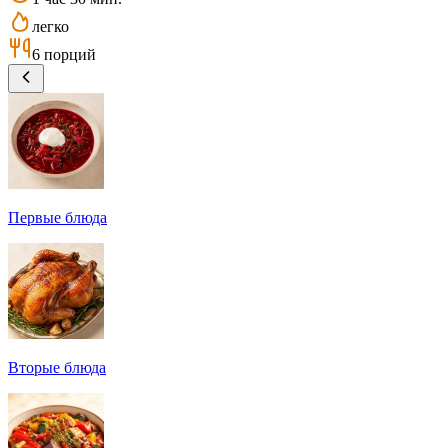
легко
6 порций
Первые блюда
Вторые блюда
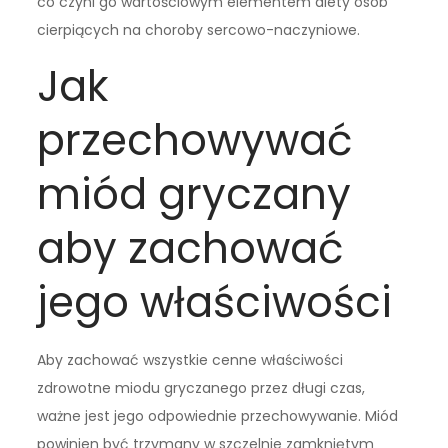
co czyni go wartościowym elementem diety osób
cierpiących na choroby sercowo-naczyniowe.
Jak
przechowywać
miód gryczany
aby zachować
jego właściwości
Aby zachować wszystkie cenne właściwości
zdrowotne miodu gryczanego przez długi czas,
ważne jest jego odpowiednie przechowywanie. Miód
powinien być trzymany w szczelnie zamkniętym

ACTIVITY: Go to the line with "miód gryczany" and set down that line and every line after it, through the end of the material above, word for word.

EXPECTED ANSWER:
miód gryczany
aby zachować
jego właściwości
Aby zachować wszystkie cenne właściwości
zdrowotne miodu gryczanego przez długi czas,
ważne jest jego odpowiednie przechowywanie. Miód
powinien być trzymany w szczelnie zamkniętym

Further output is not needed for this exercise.